Но однажды вечером снова запылал горизонт. И совсем недалеко. Это, наверное, был Бартенштайн. Прислуга Юдиттен паковала вещи, а Блонски и Штепутат до полуночи бегали по комнатам и конюшням. До рассвета нужно двинуться дальше.

Но куда дальше? Как убежать с острова? По льду? К счастью, была зима. Если бы удалось выйти через Фришскую лагуну на косу, а потом по узкой полосе песка вниз на юг. Где-то должна найтись лазейка. Хайльсбергский треугольник продержится, пока беженцы не будут в безопасности! Блонски принес этот слух с дороги. Говорили, что сказал какой-то офицер в больших чинах. Высокое начальство неустанно изобретало воображаемые треугольники, линии, высоты, кольца, круги и дуги, которые непременно нужно было удерживать. Жаль только, что Юдиттен был за пределами спасительного Хайльсбергского треугольника, далеко-далеко к северу. Им нужно было вниз на юг, а потом к вершине треугольника, к морю. И скорей через лагуну, пока не начал таять лед.

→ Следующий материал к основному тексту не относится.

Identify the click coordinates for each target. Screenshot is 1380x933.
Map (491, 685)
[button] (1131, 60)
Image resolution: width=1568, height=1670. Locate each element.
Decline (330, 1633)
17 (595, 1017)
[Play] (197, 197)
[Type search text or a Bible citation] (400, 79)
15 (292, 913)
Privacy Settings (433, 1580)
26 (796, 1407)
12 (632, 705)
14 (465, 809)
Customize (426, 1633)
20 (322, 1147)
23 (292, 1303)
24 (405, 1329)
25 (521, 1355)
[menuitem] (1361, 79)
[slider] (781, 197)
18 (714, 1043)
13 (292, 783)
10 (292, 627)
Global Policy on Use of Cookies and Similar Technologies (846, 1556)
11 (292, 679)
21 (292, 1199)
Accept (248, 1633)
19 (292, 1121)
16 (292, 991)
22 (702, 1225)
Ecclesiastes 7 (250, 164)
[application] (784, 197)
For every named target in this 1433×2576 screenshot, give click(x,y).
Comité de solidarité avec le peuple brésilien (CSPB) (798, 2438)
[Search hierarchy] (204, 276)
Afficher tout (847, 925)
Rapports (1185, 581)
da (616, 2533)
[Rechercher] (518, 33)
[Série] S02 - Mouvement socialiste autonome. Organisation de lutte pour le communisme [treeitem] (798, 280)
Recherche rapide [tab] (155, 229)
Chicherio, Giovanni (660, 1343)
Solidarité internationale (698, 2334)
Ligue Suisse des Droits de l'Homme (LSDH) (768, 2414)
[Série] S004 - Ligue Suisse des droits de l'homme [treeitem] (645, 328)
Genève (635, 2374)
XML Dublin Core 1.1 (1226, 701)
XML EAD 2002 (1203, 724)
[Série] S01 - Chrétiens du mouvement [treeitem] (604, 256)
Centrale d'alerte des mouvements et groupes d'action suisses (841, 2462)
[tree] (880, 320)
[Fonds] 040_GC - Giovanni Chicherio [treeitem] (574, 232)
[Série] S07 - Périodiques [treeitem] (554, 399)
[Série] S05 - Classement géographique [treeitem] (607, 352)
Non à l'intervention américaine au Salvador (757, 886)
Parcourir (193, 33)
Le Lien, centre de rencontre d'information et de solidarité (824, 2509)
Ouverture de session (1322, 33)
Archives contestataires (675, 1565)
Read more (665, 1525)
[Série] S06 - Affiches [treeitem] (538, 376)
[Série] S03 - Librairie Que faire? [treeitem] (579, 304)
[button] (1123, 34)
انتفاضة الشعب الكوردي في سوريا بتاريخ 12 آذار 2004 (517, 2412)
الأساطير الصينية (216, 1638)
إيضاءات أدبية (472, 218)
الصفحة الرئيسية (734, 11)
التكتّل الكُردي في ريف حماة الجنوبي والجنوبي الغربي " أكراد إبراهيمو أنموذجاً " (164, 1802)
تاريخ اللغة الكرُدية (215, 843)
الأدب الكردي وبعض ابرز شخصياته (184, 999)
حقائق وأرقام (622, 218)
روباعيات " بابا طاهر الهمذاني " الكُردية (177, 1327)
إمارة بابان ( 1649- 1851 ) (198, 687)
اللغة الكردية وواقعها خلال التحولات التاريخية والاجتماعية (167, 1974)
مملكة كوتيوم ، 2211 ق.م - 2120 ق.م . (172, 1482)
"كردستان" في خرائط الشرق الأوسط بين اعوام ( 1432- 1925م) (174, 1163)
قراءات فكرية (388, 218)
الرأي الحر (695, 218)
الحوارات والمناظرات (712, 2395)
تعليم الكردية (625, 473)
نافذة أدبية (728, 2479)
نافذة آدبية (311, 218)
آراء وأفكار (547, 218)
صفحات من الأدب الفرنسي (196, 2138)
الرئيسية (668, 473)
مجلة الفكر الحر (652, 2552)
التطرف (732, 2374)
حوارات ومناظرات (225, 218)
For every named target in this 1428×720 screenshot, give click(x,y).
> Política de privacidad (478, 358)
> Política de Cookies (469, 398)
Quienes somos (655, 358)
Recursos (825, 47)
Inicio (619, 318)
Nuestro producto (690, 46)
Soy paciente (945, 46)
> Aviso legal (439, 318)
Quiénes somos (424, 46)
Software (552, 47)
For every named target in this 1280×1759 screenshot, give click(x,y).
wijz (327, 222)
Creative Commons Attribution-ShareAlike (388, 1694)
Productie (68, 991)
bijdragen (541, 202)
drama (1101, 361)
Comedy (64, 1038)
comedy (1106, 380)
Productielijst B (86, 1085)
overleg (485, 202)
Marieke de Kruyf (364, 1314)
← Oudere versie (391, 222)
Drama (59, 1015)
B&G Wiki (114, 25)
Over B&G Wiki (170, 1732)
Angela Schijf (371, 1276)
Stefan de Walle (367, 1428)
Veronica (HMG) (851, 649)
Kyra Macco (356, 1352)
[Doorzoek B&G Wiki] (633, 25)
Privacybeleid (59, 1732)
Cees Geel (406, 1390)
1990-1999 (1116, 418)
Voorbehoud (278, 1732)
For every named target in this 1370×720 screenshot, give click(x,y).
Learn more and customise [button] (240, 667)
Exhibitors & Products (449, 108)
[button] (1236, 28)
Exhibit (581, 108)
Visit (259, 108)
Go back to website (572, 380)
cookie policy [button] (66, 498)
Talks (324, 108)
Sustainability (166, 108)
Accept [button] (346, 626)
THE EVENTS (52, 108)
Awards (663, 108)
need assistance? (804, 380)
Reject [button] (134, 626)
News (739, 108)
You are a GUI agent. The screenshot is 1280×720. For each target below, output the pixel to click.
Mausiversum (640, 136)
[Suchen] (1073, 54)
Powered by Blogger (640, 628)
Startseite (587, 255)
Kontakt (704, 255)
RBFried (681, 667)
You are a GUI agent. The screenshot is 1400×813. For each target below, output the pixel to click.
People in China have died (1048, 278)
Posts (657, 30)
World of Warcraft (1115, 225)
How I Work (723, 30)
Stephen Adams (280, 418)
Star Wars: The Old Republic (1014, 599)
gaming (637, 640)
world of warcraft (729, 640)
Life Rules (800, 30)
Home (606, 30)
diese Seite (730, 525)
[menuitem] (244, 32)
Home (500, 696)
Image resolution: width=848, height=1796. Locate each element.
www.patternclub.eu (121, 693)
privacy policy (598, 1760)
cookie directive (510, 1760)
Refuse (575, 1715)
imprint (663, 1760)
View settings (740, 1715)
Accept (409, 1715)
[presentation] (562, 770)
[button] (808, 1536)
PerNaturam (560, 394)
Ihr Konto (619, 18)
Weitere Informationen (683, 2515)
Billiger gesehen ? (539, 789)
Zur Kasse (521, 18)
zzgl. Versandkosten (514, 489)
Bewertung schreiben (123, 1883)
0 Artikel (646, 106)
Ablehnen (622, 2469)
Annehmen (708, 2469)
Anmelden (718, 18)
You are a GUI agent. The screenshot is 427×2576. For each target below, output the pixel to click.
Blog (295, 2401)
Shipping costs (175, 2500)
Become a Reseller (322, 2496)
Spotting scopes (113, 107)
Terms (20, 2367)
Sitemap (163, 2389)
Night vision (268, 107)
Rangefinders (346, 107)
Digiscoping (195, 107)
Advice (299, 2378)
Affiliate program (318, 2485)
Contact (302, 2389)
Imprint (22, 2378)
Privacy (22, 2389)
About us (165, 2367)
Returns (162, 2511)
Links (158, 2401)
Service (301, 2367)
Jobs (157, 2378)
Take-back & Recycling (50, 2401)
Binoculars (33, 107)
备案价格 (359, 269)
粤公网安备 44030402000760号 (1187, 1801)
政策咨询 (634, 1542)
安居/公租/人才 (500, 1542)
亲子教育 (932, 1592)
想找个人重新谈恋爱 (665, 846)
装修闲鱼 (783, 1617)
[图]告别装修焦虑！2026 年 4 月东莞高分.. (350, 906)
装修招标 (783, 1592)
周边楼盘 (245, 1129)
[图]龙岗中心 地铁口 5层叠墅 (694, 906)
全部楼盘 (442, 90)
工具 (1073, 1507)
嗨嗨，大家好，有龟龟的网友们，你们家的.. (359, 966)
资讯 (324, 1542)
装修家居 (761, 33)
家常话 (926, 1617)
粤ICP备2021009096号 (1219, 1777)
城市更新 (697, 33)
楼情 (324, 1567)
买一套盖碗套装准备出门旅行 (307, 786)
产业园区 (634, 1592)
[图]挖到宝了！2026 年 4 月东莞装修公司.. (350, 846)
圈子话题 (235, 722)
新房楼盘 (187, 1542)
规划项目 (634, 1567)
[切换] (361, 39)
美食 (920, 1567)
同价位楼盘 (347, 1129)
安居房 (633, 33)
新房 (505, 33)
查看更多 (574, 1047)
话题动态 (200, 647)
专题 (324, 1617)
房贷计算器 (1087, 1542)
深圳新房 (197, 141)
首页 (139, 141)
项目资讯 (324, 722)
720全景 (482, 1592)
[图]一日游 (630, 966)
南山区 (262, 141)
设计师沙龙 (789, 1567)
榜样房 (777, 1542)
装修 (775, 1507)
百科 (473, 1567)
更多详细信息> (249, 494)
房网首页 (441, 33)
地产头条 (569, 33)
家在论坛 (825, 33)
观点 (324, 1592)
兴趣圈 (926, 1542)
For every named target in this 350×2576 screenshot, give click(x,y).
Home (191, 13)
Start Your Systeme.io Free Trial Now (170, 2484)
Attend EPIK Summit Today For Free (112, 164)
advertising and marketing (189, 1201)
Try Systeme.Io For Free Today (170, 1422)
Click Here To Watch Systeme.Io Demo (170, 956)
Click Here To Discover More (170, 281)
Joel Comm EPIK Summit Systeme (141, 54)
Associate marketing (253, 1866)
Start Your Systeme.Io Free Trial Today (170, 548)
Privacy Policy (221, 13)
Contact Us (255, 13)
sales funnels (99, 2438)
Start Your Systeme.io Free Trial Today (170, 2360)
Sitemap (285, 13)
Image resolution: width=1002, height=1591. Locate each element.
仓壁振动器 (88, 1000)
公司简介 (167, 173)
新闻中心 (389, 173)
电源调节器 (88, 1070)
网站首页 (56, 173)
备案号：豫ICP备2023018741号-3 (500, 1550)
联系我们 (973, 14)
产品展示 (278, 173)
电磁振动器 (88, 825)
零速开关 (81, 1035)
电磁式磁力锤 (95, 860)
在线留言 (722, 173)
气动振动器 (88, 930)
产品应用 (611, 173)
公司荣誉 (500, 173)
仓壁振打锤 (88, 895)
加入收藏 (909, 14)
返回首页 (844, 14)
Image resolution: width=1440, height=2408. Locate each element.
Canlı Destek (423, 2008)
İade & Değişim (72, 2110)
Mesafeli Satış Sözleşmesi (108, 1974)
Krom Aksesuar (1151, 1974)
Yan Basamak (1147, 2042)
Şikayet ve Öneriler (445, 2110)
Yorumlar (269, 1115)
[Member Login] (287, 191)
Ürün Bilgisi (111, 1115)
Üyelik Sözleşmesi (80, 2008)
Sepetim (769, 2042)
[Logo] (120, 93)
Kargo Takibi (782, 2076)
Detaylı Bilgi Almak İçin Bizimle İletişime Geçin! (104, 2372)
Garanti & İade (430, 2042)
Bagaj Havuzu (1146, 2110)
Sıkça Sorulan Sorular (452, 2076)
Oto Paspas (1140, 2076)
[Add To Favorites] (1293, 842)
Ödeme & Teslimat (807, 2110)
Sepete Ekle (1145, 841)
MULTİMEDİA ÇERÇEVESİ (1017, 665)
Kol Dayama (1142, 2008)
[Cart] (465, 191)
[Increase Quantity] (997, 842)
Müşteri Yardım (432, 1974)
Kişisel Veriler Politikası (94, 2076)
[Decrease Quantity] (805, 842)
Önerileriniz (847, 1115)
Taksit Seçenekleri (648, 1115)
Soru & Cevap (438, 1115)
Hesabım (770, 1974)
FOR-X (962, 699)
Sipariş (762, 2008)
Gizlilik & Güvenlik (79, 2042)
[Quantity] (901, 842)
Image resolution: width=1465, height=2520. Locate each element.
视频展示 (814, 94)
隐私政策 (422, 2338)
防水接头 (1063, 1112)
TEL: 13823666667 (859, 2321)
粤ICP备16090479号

Коровы Юдиттен стояли на заснеженных лугах и мычали вслед отъезжающим людям. Скотина чувствовала, что люди в растерянности. Бегство в спасительный Хайльсбергский треугольник. Забитые дороги. На пути первый мертвый солдат. Когда на одном из перекрестков движение остановилось, к Герману подбежал Петер.

– Там впереди лежит один, – сказал он, приглашая Германа с собой. Они пробрались среди телег, мимо детей, игравших вокруг покосившейся снежной бабы. На перекрестке земля разворочена "тиграми". Герману хотелось посмотреть на этих колоссов, но Петер тащил его дальше. К канаве за перекрестком. Там зимнее солнце разъело снег, обнажило наполовину сгнившую прошлогоднюю траву, очистило аккуратную площадку для разбитого при воздушном налете военного грузовика.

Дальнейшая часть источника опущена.